DATASET:

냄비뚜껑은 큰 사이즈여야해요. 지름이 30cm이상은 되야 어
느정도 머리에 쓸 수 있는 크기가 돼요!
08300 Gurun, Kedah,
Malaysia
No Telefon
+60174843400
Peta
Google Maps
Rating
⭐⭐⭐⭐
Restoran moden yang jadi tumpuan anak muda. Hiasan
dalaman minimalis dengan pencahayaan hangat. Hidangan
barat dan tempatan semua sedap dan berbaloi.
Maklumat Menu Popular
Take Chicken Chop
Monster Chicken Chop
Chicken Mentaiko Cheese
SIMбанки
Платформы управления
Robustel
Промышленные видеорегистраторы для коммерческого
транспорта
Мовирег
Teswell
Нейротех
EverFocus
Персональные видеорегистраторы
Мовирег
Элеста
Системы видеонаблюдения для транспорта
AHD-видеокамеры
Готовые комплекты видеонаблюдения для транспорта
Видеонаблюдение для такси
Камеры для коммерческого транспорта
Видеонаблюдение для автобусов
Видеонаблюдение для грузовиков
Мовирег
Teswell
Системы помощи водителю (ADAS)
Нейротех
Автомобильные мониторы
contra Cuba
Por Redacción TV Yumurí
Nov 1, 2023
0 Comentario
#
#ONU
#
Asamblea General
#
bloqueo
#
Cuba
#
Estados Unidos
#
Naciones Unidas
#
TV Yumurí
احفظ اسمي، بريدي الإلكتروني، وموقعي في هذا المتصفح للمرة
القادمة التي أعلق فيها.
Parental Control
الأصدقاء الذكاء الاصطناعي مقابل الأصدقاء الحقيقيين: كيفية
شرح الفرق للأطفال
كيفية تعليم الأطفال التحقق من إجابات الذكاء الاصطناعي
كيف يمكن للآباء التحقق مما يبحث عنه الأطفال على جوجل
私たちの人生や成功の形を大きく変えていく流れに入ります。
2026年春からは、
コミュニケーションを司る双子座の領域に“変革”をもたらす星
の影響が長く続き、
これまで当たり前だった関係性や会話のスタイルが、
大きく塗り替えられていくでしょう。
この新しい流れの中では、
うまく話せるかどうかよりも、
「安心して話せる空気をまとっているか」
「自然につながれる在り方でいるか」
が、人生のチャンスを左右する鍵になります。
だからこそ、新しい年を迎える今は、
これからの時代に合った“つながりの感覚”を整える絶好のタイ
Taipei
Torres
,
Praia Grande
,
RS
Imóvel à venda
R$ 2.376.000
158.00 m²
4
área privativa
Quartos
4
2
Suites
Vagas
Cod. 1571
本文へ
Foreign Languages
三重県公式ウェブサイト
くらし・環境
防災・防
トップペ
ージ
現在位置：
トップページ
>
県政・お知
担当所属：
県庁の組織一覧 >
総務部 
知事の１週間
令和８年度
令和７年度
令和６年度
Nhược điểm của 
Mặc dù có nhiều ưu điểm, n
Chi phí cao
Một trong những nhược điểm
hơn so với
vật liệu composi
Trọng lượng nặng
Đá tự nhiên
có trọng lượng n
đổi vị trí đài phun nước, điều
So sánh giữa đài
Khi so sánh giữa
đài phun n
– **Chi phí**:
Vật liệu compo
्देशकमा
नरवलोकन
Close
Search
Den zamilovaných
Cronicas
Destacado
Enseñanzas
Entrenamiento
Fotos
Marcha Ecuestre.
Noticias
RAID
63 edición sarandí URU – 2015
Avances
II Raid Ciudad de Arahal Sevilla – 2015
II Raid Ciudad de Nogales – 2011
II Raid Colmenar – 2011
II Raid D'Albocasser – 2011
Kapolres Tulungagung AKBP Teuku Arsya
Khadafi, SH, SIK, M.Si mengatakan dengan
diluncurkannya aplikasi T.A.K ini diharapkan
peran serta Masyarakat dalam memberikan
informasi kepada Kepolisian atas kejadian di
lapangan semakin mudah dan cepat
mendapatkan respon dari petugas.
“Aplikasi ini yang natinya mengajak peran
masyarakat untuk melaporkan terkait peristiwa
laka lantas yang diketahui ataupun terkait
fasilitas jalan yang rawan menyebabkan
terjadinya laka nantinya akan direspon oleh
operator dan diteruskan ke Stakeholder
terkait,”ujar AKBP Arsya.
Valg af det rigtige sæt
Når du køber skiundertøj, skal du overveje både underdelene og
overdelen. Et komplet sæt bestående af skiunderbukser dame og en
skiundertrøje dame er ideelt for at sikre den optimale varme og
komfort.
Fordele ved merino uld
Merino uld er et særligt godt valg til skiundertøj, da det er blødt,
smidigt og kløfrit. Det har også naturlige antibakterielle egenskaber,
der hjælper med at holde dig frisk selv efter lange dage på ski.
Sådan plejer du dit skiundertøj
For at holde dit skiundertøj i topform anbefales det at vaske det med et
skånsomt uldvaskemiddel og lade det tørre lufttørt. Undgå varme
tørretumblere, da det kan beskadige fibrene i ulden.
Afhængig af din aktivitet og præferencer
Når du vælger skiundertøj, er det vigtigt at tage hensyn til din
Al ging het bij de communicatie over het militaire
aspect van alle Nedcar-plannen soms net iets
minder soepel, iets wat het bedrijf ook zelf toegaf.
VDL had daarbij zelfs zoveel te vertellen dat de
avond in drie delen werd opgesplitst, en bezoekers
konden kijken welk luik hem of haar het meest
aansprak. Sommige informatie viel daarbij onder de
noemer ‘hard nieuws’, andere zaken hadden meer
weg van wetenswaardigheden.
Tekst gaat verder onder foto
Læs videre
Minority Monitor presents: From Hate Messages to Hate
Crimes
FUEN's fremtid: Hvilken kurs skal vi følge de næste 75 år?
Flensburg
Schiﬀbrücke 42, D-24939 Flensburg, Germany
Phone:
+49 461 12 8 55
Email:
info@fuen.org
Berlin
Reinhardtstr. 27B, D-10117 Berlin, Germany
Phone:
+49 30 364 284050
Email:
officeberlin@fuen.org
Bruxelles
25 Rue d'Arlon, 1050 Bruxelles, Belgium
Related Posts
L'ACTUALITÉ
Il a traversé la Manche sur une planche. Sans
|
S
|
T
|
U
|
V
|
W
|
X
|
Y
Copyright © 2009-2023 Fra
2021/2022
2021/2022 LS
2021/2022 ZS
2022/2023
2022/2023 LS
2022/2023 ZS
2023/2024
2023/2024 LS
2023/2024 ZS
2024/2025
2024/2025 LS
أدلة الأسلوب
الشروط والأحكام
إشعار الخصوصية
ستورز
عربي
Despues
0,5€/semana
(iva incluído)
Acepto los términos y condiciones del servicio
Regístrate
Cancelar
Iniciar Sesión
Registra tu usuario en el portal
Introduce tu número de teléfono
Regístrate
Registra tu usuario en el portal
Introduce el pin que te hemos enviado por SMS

ASSIGNED TASK: Each record above is to be written out again exactly.

YOUR SOLUTION:
냄비뚜껑은 큰 사이즈여야해요. 지름이 30cm이상은 되야 어
느정도 머리에 쓸 수 있는 크기가 돼요!
08300 Gurun, Kedah,
Malaysia
No Telefon
+60174843400
Peta
Google Maps
Rating
⭐⭐⭐⭐
Restoran moden yang jadi tumpuan anak muda. Hiasan
dalaman minimalis dengan pencahayaan hangat. Hidangan
barat dan tempatan semua sedap dan berbaloi.
Maklumat Menu Popular
Take Chicken Chop
Monster Chicken Chop
Chicken Mentaiko Cheese
SIMбанки
Платформы управления
Robustel
Промышленные видеорегистраторы для коммерческого
транспорта
Мовирег
Teswell
Нейротех
EverFocus
Персональные видеорегистраторы
Мовирег
Элеста
Системы видеонаблюдения для транспорта
AHD-видеокамеры
Готовые комплекты видеонаблюдения для транспорта
Видеонаблюдение для такси
Камеры для коммерческого транспорта
Видеонаблюдение для автобусов
Видеонаблюдение для грузовиков
Мовирег
Teswell
Системы помощи водителю (ADAS)
Нейротех
Автомобильные мониторы
contra Cuba
Por Redacción TV Yumurí
Nov 1, 2023
0 Comentario
#
#ONU
#
Asamblea General
#
bloqueo
#
Cuba
#
Estados Unidos
#
Naciones Unidas
#
TV Yumurí
احفظ اسمي، بريدي الإلكتروني، وموقعي في هذا المتصفح للمرة
القادمة التي أعلق فيها.
Parental Control
الأصدقاء الذكاء الاصطناعي مقابل الأصدقاء الحقيقيين: كيفية
شرح الفرق للأطفال
كيفية تعليم الأطفال التحقق من إجابات الذكاء الاصطناعي
كيف يمكن للآباء التحقق مما يبحث عنه الأطفال على جوجل
私たちの人生や成功の形を大きく変えていく流れに入ります。
2026年春からは、
コミュニケーションを司る双子座の領域に“変革”をもたらす星
の影響が長く続き、
これまで当たり前だった関係性や会話のスタイルが、
大きく塗り替えられていくでしょう。
この新しい流れの中では、
うまく話せるかどうかよりも、
「安心して話せる空気をまとっているか」
「自然につながれる在り方でいるか」
が、人生のチャンスを左右する鍵になります。
だからこそ、新しい年を迎える今は、
これからの時代に合った“つながりの感覚”を整える絶好のタイ
Taipei
Torres
,
Praia Grande
,
RS
Imóvel à venda
R$ 2.376.000
158.00 m²
4
área privativa
Quartos
4
2
Suites
Vagas
Cod. 1571
本文へ
Foreign Languages
三重県公式ウェブサイト
くらし・環境
防災・防
トップペ
ージ
現在位置：
トップページ
>
県政・お知
担当所属：
県庁の組織一覧 >
総務部 
知事の１週間
令和８年度
令和７年度
令和６年度
Nhược điểm của 
Mặc dù có nhiều ưu điểm, n
Chi phí cao
Một trong những nhược điểm
hơn so với
vật liệu composi
Trọng lượng nặng
Đá tự nhiên
có trọng lượng n
đổi vị trí đài phun nước, điều
So sánh giữa đài
Khi so sánh giữa
đài phun n
– **Chi phí**:
Vật liệu compo
्देशकमा
नरवलोकन
Close
Search
Den zamilovaných
Cronicas
Destacado
Enseñanzas
Entrenamiento
Fotos
Marcha Ecuestre.
Noticias
RAID
63 edición sarandí URU – 2015
Avances
II Raid Ciudad de Arahal Sevilla – 2015
II Raid Ciudad de Nogales – 2011
II Raid Colmenar – 2011
II Raid D'Albocasser – 2011
Kapolres Tulungagung AKBP Teuku Arsya
Khadafi, SH, SIK, M.Si mengatakan dengan
diluncurkannya aplikasi T.A.K ini diharapkan
peran serta Masyarakat dalam memberikan
informasi kepada Kepolisian atas kejadian di
lapangan semakin mudah dan cepat
mendapatkan respon dari petugas.
“Aplikasi ini yang natinya mengajak peran
masyarakat untuk melaporkan terkait peristiwa
laka lantas yang diketahui ataupun terkait
fasilitas jalan yang rawan menyebabkan
terjadinya laka nantinya akan direspon oleh
operator dan diteruskan ke Stakeholder
terkait,”ujar AKBP Arsya.
Valg af det rigtige sæt
Når du køber skiundertøj, skal du overveje både underdelene og
overdelen. Et komplet sæt bestående af skiunderbukser dame og en
skiundertrøje dame er ideelt for at sikre den optimale varme og
komfort.
Fordele ved merino uld
Merino uld er et særligt godt valg til skiundertøj, da det er blødt,
smidigt og kløfrit. Det har også naturlige antibakterielle egenskaber,
der hjælper med at holde dig frisk selv efter lange dage på ski.
Sådan plejer du dit skiundertøj
For at holde dit skiundertøj i topform anbefales det at vaske det med et
skånsomt uldvaskemiddel og lade det tørre lufttørt. Undgå varme
tørretumblere, da det kan beskadige fibrene i ulden.
Afhængig af din aktivitet og præferencer
Når du vælger skiundertøj, er det vigtigt at tage hensyn til din
Al ging het bij de communicatie over het militaire
aspect van alle Nedcar-plannen soms net iets
minder soepel, iets wat het bedrijf ook zelf toegaf.
VDL had daarbij zelfs zoveel te vertellen dat de
avond in drie delen werd opgesplitst, en bezoekers
konden kijken welk luik hem of haar het meest
aansprak. Sommige informatie viel daarbij onder de
noemer ‘hard nieuws’, andere zaken hadden meer
weg van wetenswaardigheden.
Tekst gaat verder onder foto
Læs videre
Minority Monitor presents: From Hate Messages to Hate
Crimes
FUEN's fremtid: Hvilken kurs skal vi følge de næste 75 år?
Flensburg
Schiﬀbrücke 42, D-24939 Flensburg, Germany
Phone:
+49 461 12 8 55
Email:
info@fuen.org
Berlin
Reinhardtstr. 27B, D-10117 Berlin, Germany
Phone:
+49 30 364 284050
Email:
officeberlin@fuen.org
Bruxelles
25 Rue d'Arlon, 1050 Bruxelles, Belgium
Related Posts
L'ACTUALITÉ
Il a traversé la Manche sur une planche. Sans
|
S
|
T
|
U
|
V
|
W
|
X
|
Y
Copyright © 2009-2023 Fra
2021/2022
2021/2022 LS
2021/2022 ZS
2022/2023
2022/2023 LS
2022/2023 ZS
2023/2024
2023/2024 LS
2023/2024 ZS
2024/2025
2024/2025 LS
أدلة الأسلوب
الشروط والأحكام
إشعار الخصوصية
ستورز
عربي
Despues
0,5€/semana
(iva incluído)
Acepto los términos y condiciones del servicio
Regístrate
Cancelar
Iniciar Sesión
Registra tu usuario en el portal
Introduce tu número de teléfono
Regístrate
Registra tu usuario en el portal
Introduce el pin que te hemos enviado por SMS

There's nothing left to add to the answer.